= Yogesh Jaluria =

Thermal sciences engineer

Professor Yogesh Jaluria is Board of Governors Professor and Distinguished Professor at Rutgers, the State University of New Jersey, in the Department of Mechanical and Aerospace Engineering. He is a specialist in thermal sciences and engineering.

== Biography ==
Jaluria was born in India, where he received his B.S. degree in mechanical engineering in 1970 from the Indian Institute of Technology, Delhi, standing first in his graduating class. He received his M.S. and Ph.D. degrees from Cornell University in 1972 and 1974, respectively.

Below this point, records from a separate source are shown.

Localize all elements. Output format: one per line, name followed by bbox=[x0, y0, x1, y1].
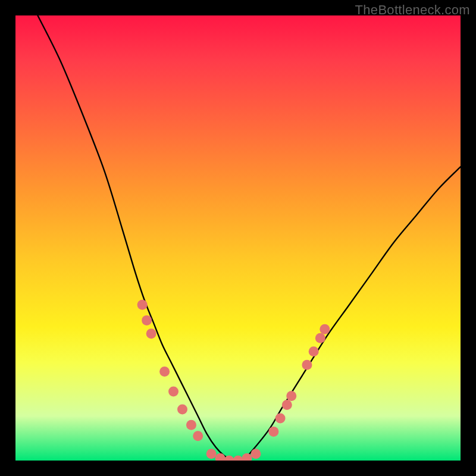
curve-marker bbox=[268, 427, 278, 437]
curve-marker bbox=[315, 333, 325, 343]
curve-marker bbox=[206, 449, 217, 459]
curve-marker bbox=[137, 300, 148, 310]
curve-marker bbox=[186, 420, 196, 430]
curve-marker bbox=[309, 346, 319, 356]
curve-marker bbox=[320, 324, 330, 334]
curve-marker bbox=[193, 431, 203, 441]
curve-marker bbox=[275, 413, 286, 423]
curve-marker bbox=[242, 453, 252, 461]
curve-marker bbox=[282, 400, 292, 410]
curve-marker bbox=[168, 387, 178, 397]
curve-marker bbox=[142, 315, 152, 325]
curve-marker bbox=[159, 367, 170, 377]
bottleneck-curve bbox=[37, 15, 461, 461]
curve-markers bbox=[137, 300, 330, 461]
curve-marker bbox=[286, 391, 296, 401]
chart-svg bbox=[15, 15, 461, 461]
curve-marker bbox=[146, 328, 156, 339]
curve-marker bbox=[250, 449, 261, 459]
chart-plot-area bbox=[15, 15, 461, 461]
curve-marker bbox=[177, 404, 187, 414]
curve-marker bbox=[215, 453, 226, 461]
curve-marker bbox=[233, 456, 243, 461]
curve-marker bbox=[302, 360, 312, 370]
watermark-text: TheBottleneck.com bbox=[355, 2, 470, 18]
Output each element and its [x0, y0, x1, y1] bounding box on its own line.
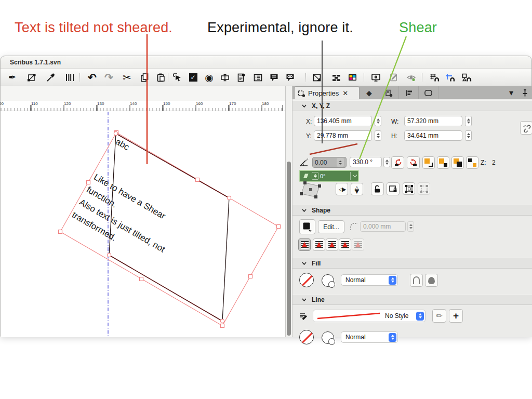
preview-mode-icon[interactable]	[370, 72, 382, 83]
lock-size-button[interactable]	[387, 182, 400, 195]
line-blend-mode-dropdown[interactable]: Normal	[341, 331, 398, 343]
y-position-stepper[interactable]	[375, 130, 381, 141]
rotation-field[interactable]: 330.0 °	[350, 157, 382, 167]
section-header-line[interactable]: Line	[292, 294, 532, 305]
raise-button[interactable]	[437, 156, 449, 169]
copy-icon[interactable]	[139, 72, 151, 83]
text-flow-bounding-button[interactable]	[326, 238, 338, 251]
old-shear-field[interactable]: 0.00	[312, 157, 347, 168]
old-shear-stepper[interactable]	[337, 158, 344, 167]
pdf-list-box-icon[interactable]	[252, 72, 264, 83]
tab-shape-corners[interactable]	[419, 86, 438, 99]
text-flow-frame-button[interactable]	[313, 238, 325, 251]
tab-text-alignment[interactable]	[399, 86, 419, 99]
snap-to-items-icon[interactable]	[460, 72, 472, 83]
ungroup-button[interactable]	[418, 182, 430, 195]
tab-close-icon[interactable]: ✕	[342, 89, 348, 97]
line-no-color-icon[interactable]	[299, 330, 314, 344]
pdf-checkbox-icon[interactable]: ✓	[187, 72, 199, 83]
title-bar[interactable]: Scribus 1.7.1.svn	[1, 56, 531, 69]
manage-colors-icon[interactable]	[347, 72, 358, 83]
width-stepper[interactable]	[465, 116, 472, 126]
fill-no-color-icon[interactable]	[299, 273, 314, 287]
text-flow-image-button[interactable]	[352, 238, 364, 251]
section-header-xyz[interactable]: X, Y, Z	[292, 100, 532, 111]
barcode-icon[interactable]	[64, 72, 76, 83]
text-flow-icon	[301, 241, 309, 249]
pdf-text-annotation-icon[interactable]	[268, 72, 280, 83]
document-canvas[interactable]: 00 110 120 130 140 150 160 170 180	[1, 86, 285, 337]
width-field[interactable]: 57.320 mm	[404, 116, 462, 126]
lock-object-button[interactable]	[371, 182, 384, 195]
height-field[interactable]: 34.641 mm	[404, 130, 462, 141]
fill-opacity-icon[interactable]	[322, 274, 334, 287]
pdf-radio-button-icon[interactable]: ◉	[203, 72, 215, 83]
eyedropper-icon[interactable]	[45, 72, 57, 83]
shape-edit-button[interactable]: Edit...	[318, 220, 344, 233]
corner-radius-icon	[349, 222, 358, 233]
text-flow-disabled-button[interactable]	[298, 238, 311, 251]
screenshot-stage: Text is tilted not sheared. Experimental…	[0, 0, 532, 399]
section-header-shape[interactable]: Shape	[292, 205, 532, 216]
line-style-dropdown[interactable]: No Style	[313, 310, 425, 322]
rotation-stepper[interactable]	[383, 157, 390, 167]
section-header-fill[interactable]: Fill	[292, 258, 532, 269]
rotate-ccw-icon	[393, 158, 403, 167]
raise-icon	[437, 157, 449, 168]
flip-vertical-button[interactable]: ◁▶	[351, 183, 363, 195]
tab-content-properties[interactable]	[379, 86, 399, 99]
insert-image-frame-icon[interactable]	[311, 72, 323, 83]
line-style-add-button[interactable]: +	[449, 309, 463, 323]
pdf-combo-box-icon[interactable]	[235, 72, 247, 83]
rotate-ccw-button[interactable]	[391, 156, 404, 169]
shear-control[interactable]: 0°	[299, 170, 359, 182]
tab-properties[interactable]: Properties ✕	[294, 86, 360, 99]
fill-mask-solid-button[interactable]	[425, 274, 438, 287]
fill-mask-open-button[interactable]	[410, 274, 423, 287]
fill-blend-mode-dropdown[interactable]: Normal	[341, 274, 398, 286]
x-position-field[interactable]: 136.405 mm	[314, 116, 372, 126]
cut-icon[interactable]: ✂	[121, 72, 133, 83]
height-stepper[interactable]	[465, 130, 472, 141]
tab-layers[interactable]: ◆	[360, 86, 379, 99]
undo-icon[interactable]: ↶	[86, 72, 98, 83]
shear-dropdown-chevron[interactable]	[350, 172, 356, 180]
edit-bezier-frame-icon[interactable]	[26, 72, 38, 83]
snap-to-grid-icon[interactable]	[428, 72, 440, 83]
broken-chain-icon	[522, 123, 531, 132]
x-position-stepper[interactable]	[375, 116, 381, 126]
pdf-link-annotation-icon[interactable]	[284, 72, 296, 83]
lower-button[interactable]	[451, 156, 464, 169]
lower-to-bottom-button[interactable]	[466, 156, 478, 169]
corner-radius-field[interactable]: 0.000 mm	[360, 221, 406, 232]
select-item-icon[interactable]	[171, 72, 183, 83]
x-label: X:	[306, 118, 312, 125]
corner-radius-stepper[interactable]	[407, 221, 414, 232]
line-style-edit-button[interactable]: ✏	[432, 309, 446, 323]
snap-to-guides-icon[interactable]	[444, 72, 456, 83]
measure-pen-icon[interactable]: ✒	[6, 72, 18, 83]
link-wh-button[interactable]	[520, 121, 532, 135]
panel-pin-icon[interactable]	[519, 86, 530, 99]
edit-contents-icon[interactable]	[388, 72, 400, 83]
shear-stepper[interactable]	[312, 172, 318, 180]
y-position-field[interactable]: 29.778 mm	[314, 130, 372, 141]
basepoint-selector[interactable]	[298, 181, 323, 201]
paste-icon[interactable]	[155, 72, 167, 83]
flip-horizontal-button[interactable]: ◁▶	[336, 183, 348, 195]
rotate-cw-icon	[409, 158, 418, 167]
pdf-text-field-icon[interactable]	[219, 72, 231, 83]
canvas-vertical-scrollbar[interactable]	[285, 86, 292, 337]
group-button[interactable]	[403, 182, 415, 195]
rotate-cw-button[interactable]	[407, 156, 420, 169]
redo-icon[interactable]: ↷	[103, 72, 115, 83]
visual-appearance-icon[interactable]	[405, 72, 417, 83]
raise-to-top-button[interactable]	[422, 156, 435, 169]
shape-selector-button[interactable]	[299, 219, 315, 234]
text-flow-contour-button[interactable]	[339, 238, 351, 251]
line-opacity-icon[interactable]	[322, 331, 334, 344]
scrollbar-handle[interactable]	[287, 162, 291, 336]
lower-to-bottom-icon	[467, 157, 478, 168]
insert-render-frame-icon[interactable]	[330, 72, 342, 83]
panel-overflow-icon[interactable]: ▾	[506, 86, 517, 99]
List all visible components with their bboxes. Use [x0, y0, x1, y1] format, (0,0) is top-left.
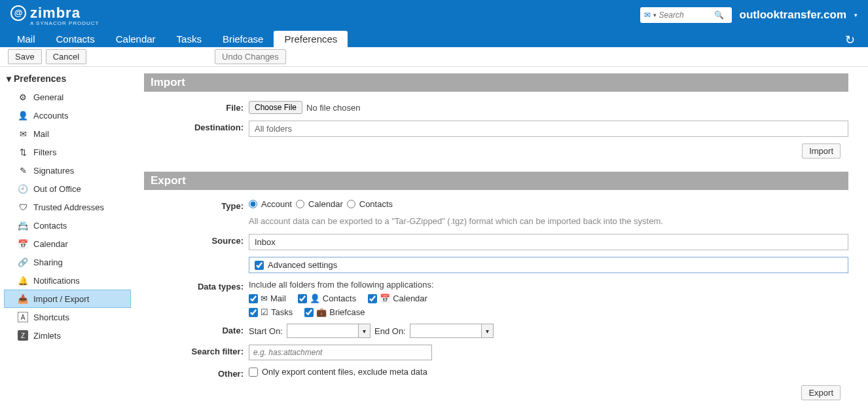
account-menu-caret-icon[interactable]: ▾ — [854, 12, 858, 18]
sidebar-item-label: Calendar — [33, 239, 68, 249]
dt-mail[interactable]: ✉Mail — [249, 293, 286, 303]
sidebar-item-label: Accounts — [33, 111, 68, 121]
dropdown-icon[interactable]: ▾ — [359, 324, 371, 338]
mail-icon: ✉ — [644, 10, 651, 20]
sidebar-item-label: Notifications — [33, 276, 80, 286]
calendar-icon: 📅 — [18, 238, 28, 249]
type-radio-calendar[interactable]: Calendar — [296, 199, 343, 209]
tab-mail[interactable]: Mail — [7, 31, 46, 47]
sidebar-item-notifications[interactable]: 🔔Notifications — [4, 271, 131, 290]
sidebar-item-trusted-addresses[interactable]: 🛡Trusted Addresses — [4, 198, 131, 216]
start-on-label: Start On: — [249, 326, 283, 336]
advanced-settings-label: Advanced settings — [268, 260, 337, 270]
zimlets-icon: Z — [18, 330, 28, 341]
shield-icon: 🛡 — [18, 202, 28, 212]
sidebar-item-label: Signatures — [33, 166, 74, 176]
tab-briefcase[interactable]: Briefcase — [212, 31, 274, 47]
other-checkbox[interactable] — [249, 368, 258, 377]
export-button[interactable]: Export — [801, 385, 841, 400]
pen-icon: ✎ — [18, 165, 28, 176]
logo: @ zimbra A SYNACOR PRODUCT — [10, 5, 99, 26]
undo-changes-button[interactable]: Undo Changes — [215, 49, 286, 64]
dt-briefcase[interactable]: 💼Briefcase — [304, 307, 365, 317]
sidebar-item-shortcuts[interactable]: AShortcuts — [4, 308, 131, 326]
other-option[interactable]: Only export content files, exclude meta … — [249, 367, 848, 377]
destination-label: Destination: — [144, 121, 249, 132]
sidebar-title: Preferences — [14, 73, 66, 84]
sidebar-item-sharing[interactable]: 🔗Sharing — [4, 253, 131, 271]
sidebar-item-label: Sharing — [33, 257, 63, 267]
toolbar: Save Cancel Undo Changes — [0, 47, 868, 67]
source-label: Source: — [144, 234, 249, 246]
sidebar-item-zimlets[interactable]: ZZimlets — [4, 326, 131, 345]
import-export-icon: 📥 — [18, 293, 28, 304]
sidebar-item-out-of-office[interactable]: 🕘Out of Office — [4, 180, 131, 198]
sidebar-item-label: Contacts — [33, 221, 67, 231]
sidebar-item-signatures[interactable]: ✎Signatures — [4, 161, 131, 180]
gear-icon: ⚙ — [18, 92, 28, 102]
logo-subtitle: A SYNACOR PRODUCT — [30, 20, 99, 26]
end-on-picker[interactable]: ▾ — [410, 324, 494, 338]
dt-tasks[interactable]: ☑Tasks — [249, 307, 293, 317]
tab-tasks[interactable]: Tasks — [166, 31, 212, 47]
dropdown-icon[interactable]: ▾ — [482, 324, 494, 338]
dt-calendar[interactable]: 📅Calendar — [368, 293, 427, 303]
search-box[interactable]: ✉ ▾ 🔍 — [640, 7, 732, 23]
data-types-hint: Include all folders from the following a… — [249, 280, 848, 290]
type-radio-account[interactable]: Account — [249, 199, 292, 209]
sidebar-item-filters[interactable]: ⇅Filters — [4, 143, 131, 161]
sidebar-item-general[interactable]: ⚙General — [4, 88, 131, 106]
logo-swirl-icon: @ — [10, 5, 26, 21]
import-button[interactable]: Import — [802, 143, 841, 159]
top-bar: @ zimbra A SYNACOR PRODUCT ✉ ▾ 🔍 outlook… — [0, 0, 868, 30]
start-on-picker[interactable]: ▾ — [287, 324, 371, 338]
other-label: Other: — [144, 367, 249, 379]
start-on-input[interactable] — [287, 324, 359, 338]
type-hint: All account data can be exported to a "T… — [249, 216, 848, 227]
sidebar-item-label: Out of Office — [33, 184, 81, 194]
dt-contacts[interactable]: 👤Contacts — [298, 293, 356, 303]
file-label: File: — [144, 101, 249, 113]
sidebar-item-label: Shortcuts — [33, 312, 69, 322]
search-input[interactable] — [659, 10, 712, 20]
sharing-icon: 🔗 — [18, 257, 28, 267]
search-scope-caret-icon[interactable]: ▾ — [653, 12, 657, 18]
collapse-caret-icon[interactable]: ▾ — [7, 73, 11, 84]
search-filter-input[interactable] — [249, 345, 432, 360]
mail-icon: ✉ — [261, 293, 268, 303]
sidebar-item-calendar[interactable]: 📅Calendar — [4, 235, 131, 253]
data-types-label: Data types: — [144, 280, 249, 292]
advanced-settings-toggle[interactable]: Advanced settings — [249, 257, 848, 273]
type-radio-contacts[interactable]: Contacts — [347, 199, 393, 209]
sidebar: ▾ Preferences ⚙General 👤Accounts ✉Mail ⇅… — [0, 67, 131, 416]
choose-file-button[interactable]: Choose File — [249, 101, 302, 114]
destination-picker[interactable]: All folders — [249, 121, 848, 137]
tab-contacts[interactable]: Contacts — [46, 31, 105, 47]
tab-calendar[interactable]: Calendar — [105, 31, 166, 47]
clock-icon: 🕘 — [18, 183, 28, 194]
save-button[interactable]: Save — [8, 49, 42, 64]
sidebar-item-contacts[interactable]: 📇Contacts — [4, 216, 131, 235]
reload-icon[interactable]: ↻ — [845, 33, 861, 47]
calendar-icon: 📅 — [380, 293, 390, 303]
account-brand[interactable]: outlooktransfer.com — [740, 9, 846, 22]
cancel-button[interactable]: Cancel — [46, 49, 86, 64]
date-label: Date: — [144, 324, 249, 335]
sidebar-item-accounts[interactable]: 👤Accounts — [4, 106, 131, 124]
content: Import File: Choose File No file chosen … — [131, 67, 868, 416]
advanced-settings-checkbox[interactable] — [255, 261, 264, 270]
sidebar-item-mail[interactable]: ✉Mail — [4, 124, 131, 143]
sidebar-item-label: Trusted Addresses — [33, 202, 104, 212]
logo-text: zimbra — [30, 5, 81, 22]
search-icon[interactable]: 🔍 — [714, 10, 724, 20]
no-file-text: No file chosen — [306, 103, 360, 113]
sidebar-item-label: Mail — [33, 129, 49, 139]
source-picker[interactable]: Inbox — [249, 234, 848, 250]
end-on-input[interactable] — [410, 324, 482, 338]
sidebar-item-import-export[interactable]: 📥Import / Export — [4, 290, 131, 308]
contacts-icon: 📇 — [18, 220, 28, 231]
tab-preferences[interactable]: Preferences — [274, 31, 348, 47]
other-option-text: Only export content files, exclude meta … — [262, 367, 427, 377]
sidebar-header[interactable]: ▾ Preferences — [4, 71, 131, 88]
end-on-label: End On: — [374, 326, 406, 336]
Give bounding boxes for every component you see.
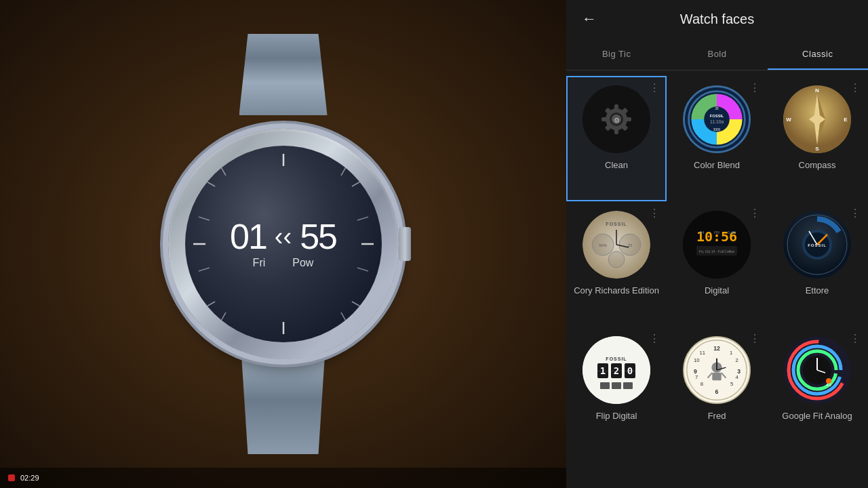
watch-preview-panel: 01 ‹‹ 55 Fri Pow 02:29: [0, 0, 566, 488]
svg-line-14: [199, 268, 210, 271]
more-menu-clean[interactable]: ⋮: [649, 83, 660, 94]
svg-text:FOSSIL: FOSSIL: [606, 357, 627, 361]
right-panel: ← Watch faces Big Tic Bold Classic ⋮: [566, 0, 868, 488]
more-menu-googlefit[interactable]: ⋮: [850, 333, 861, 344]
faces-grid: ⋮: [566, 70, 868, 488]
more-menu-color-blend[interactable]: ⋮: [749, 83, 760, 94]
watch-hour: 01: [230, 219, 267, 254]
more-menu-fred[interactable]: ⋮: [749, 333, 760, 344]
svg-text:1: 1: [600, 365, 606, 376]
svg-point-48: [608, 251, 625, 268]
face-cell-flip[interactable]: ⋮ FOSSIL 1 2 0: [566, 327, 667, 452]
svg-text:6: 6: [715, 388, 719, 395]
face-thumb-digital: 10:56 Fri, Oct 14 - Full Coffee 24 FRI 1…: [683, 211, 751, 279]
watch-time-display: 01 ‹‹ 55 Fri Pow: [230, 219, 336, 269]
face-cell-fred[interactable]: ⋮ 12 6 3 9 1 2 11 10 8: [667, 327, 767, 452]
svg-line-8: [205, 302, 215, 307]
svg-rect-80: [623, 382, 633, 389]
tab-bar: Big Tic Bold Classic: [566, 38, 868, 70]
svg-text:12: 12: [713, 345, 720, 352]
grid-row-1: ⋮: [566, 76, 868, 201]
svg-text:Fri, Oct 14 - Full Coffee: Fri, Oct 14 - Full Coffee: [699, 249, 734, 253]
watch-day: Fri: [253, 257, 266, 269]
face-cell-color-blend[interactable]: ⋮ FOSSIL 11:10a: [667, 76, 767, 201]
svg-line-5: [341, 166, 347, 176]
face-cell-cory[interactable]: ⋮ FOSSIL: [566, 201, 667, 327]
face-thumb-fred: 12 6 3 9 1 2 11 10 8 7 5 4: [683, 336, 751, 404]
svg-rect-21: [601, 117, 608, 121]
svg-text:26: 26: [715, 107, 719, 110]
svg-line-15: [357, 268, 368, 271]
svg-text:E: E: [844, 117, 848, 123]
face-cell-ettore[interactable]: ⋮: [767, 201, 867, 327]
svg-rect-20: [614, 127, 618, 134]
svg-text:5: 5: [730, 381, 733, 387]
face-name-ettore: Ettore: [806, 285, 829, 297]
more-menu-compass[interactable]: ⋮: [850, 83, 861, 94]
svg-text:50%: 50%: [599, 243, 608, 247]
more-menu-ettore[interactable]: ⋮: [850, 208, 861, 219]
face-thumb-ettore: FOSSIL: [783, 211, 851, 279]
face-cell-googlefit[interactable]: ⋮ 43: [767, 327, 867, 452]
svg-text:1: 1: [730, 350, 732, 356]
watch-image: 01 ‹‹ 55 Fri Pow: [87, 27, 480, 461]
face-thumb-flip: FOSSIL 1 2 0: [583, 336, 650, 404]
svg-text:11:10a: 11:10a: [710, 119, 724, 124]
svg-text:FRI: FRI: [714, 230, 719, 235]
face-cell-digital[interactable]: ⋮ 10:56 Fri, Oct 14 - Full Coffee 24 FRI…: [667, 201, 767, 327]
svg-line-7: [352, 181, 361, 186]
svg-line-4: [220, 166, 226, 176]
svg-line-11: [341, 312, 347, 322]
svg-text:2: 2: [736, 357, 738, 363]
svg-text:11: 11: [700, 350, 706, 356]
more-menu-flip[interactable]: ⋮: [649, 333, 660, 344]
grid-row-3: ⋮ FOSSIL 1 2 0: [566, 327, 868, 452]
watch-case: 01 ‹‹ 55 Fri Pow: [168, 129, 399, 359]
page-title: Watch faces: [612, 12, 822, 27]
face-name-color-blend: Color Blend: [694, 160, 740, 171]
face-name-compass: Compass: [799, 160, 836, 171]
watch-crown: [399, 227, 411, 261]
svg-text:3000: 3000: [713, 128, 721, 131]
svg-text:⚙: ⚙: [614, 117, 620, 124]
svg-text:24: 24: [700, 230, 705, 235]
notification-dot: [8, 474, 15, 481]
svg-point-53: [683, 211, 751, 279]
face-thumb-color-blend: FOSSIL 11:10a 26 3000: [683, 85, 751, 153]
svg-text:S: S: [815, 146, 819, 152]
watch-screen: 01 ‹‹ 55 Fri Pow: [185, 146, 382, 342]
svg-line-6: [205, 181, 215, 186]
svg-text:2: 2: [614, 365, 619, 376]
svg-text:22: 22: [628, 243, 633, 247]
svg-text:W: W: [786, 117, 791, 123]
face-cell-compass[interactable]: ⋮: [767, 76, 867, 201]
notification-time: 02:29: [20, 474, 39, 482]
header: ← Watch faces: [566, 0, 868, 38]
back-button[interactable]: ←: [577, 7, 601, 31]
tab-classic[interactable]: Classic: [768, 38, 868, 70]
svg-text:7: 7: [695, 374, 698, 380]
face-cell-clean[interactable]: ⋮: [566, 76, 667, 201]
svg-rect-79: [612, 382, 621, 389]
svg-text:1:45: 1:45: [728, 230, 736, 235]
svg-rect-22: [625, 117, 631, 121]
face-name-cory: Cory Richards Edition: [574, 285, 659, 297]
svg-rect-19: [614, 104, 618, 111]
svg-text:FOSSIL: FOSSIL: [710, 114, 724, 118]
face-name-fred: Fred: [708, 411, 726, 422]
face-thumb-clean: ⚙: [583, 85, 650, 153]
watch-power: Pow: [292, 257, 313, 269]
svg-text:10: 10: [694, 357, 700, 363]
face-name-flip: Flip Digital: [596, 411, 637, 422]
svg-line-9: [352, 302, 361, 307]
face-name-googlefit: Google Fit Analog: [782, 411, 852, 422]
tab-big-tic[interactable]: Big Tic: [566, 38, 667, 70]
back-arrow-icon: ←: [582, 10, 597, 28]
more-menu-digital[interactable]: ⋮: [749, 208, 760, 219]
watch-band-top: [239, 34, 328, 115]
tab-bold[interactable]: Bold: [667, 38, 767, 70]
watch-minutes: 55: [300, 219, 336, 254]
grid-row-2: ⋮ FOSSIL: [566, 201, 868, 327]
more-menu-cory[interactable]: ⋮: [649, 208, 660, 219]
svg-line-12: [199, 217, 210, 220]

He was a member of the research staff at Bell Labs, Princeton, from 1974 to 1976. He then returned to India to take an academic position at the Indian Institute of Technology, Kanpur, India (1976–80), before returning to the US, and joining Rutgers University. At Rutgers, Professor Jaluria served as chairman of his department from 2005 to 2011, and as Interim Dean of Engineering during 2008–2009. He was made a distinguished professor in 1991 and was appointed as Board of Governors Professor in 2001.

== Professional work ==
Jaluria is known for his work on natural convection, or buoyancy-driven flows. He wrote the first book on this topic and was a co-author of a later extensive treatise on the subject. Both of these books were translated into Russian, with extensive circulation in Eastern Europe. He has worked in the areas of computational fluid dynamics (CFD) and heat transfer, materials processing, such as optical fiber drawing, chemical vapor deposition and polymer extrusion, optimization of thermal systems, cooling of electronic systems, solar energy, and building fires. His most significant specific work includes the determination of feasible and optimal conditions in thermal processing, innovative methods for cooling electronic systems, growth and spread of building fires, basic understanding of transition to turbulence and effects of stratification and conjugate transport, multiscale modeling and quantification of mixing processes in extrusion. He has contributed over 500 articles, including over 210 in peer-reviewed archival journal articles, authored or co-authored 9 books, and edited or co-edited 10 books. All these books have had a major impact on the field due to innovative and pioneering approaches in research, engineering and education presented by them.

== Honors ==
Jaluria has received the Max Jakob Memorial Award, the highest honor in this field, from the American Institute of Chemical Engineers (AIChE) and the American Society of Mechanical Engineers (ASME), the society-wide Robert Henry Thurston Lecture Award from the ASME in 2003,, as well as the Freeman Scholar Award, Worcester Reed Warner Medal and the Heat Transfer Memorial Award from ASME; the Society made him an honorary member in 2012. He received the Donald Q. Kern Award from the AIChE, and the Luikov Medal from the International Center for Heat and Mass Transfer. He gave the ASME Richard Henry Thurston Award Lecture "Buoyancy-Induced Flows in Nature and Technology" in 2003. He is also a Fellow of the American Physical Society and of the American Association for the Advancement of Science.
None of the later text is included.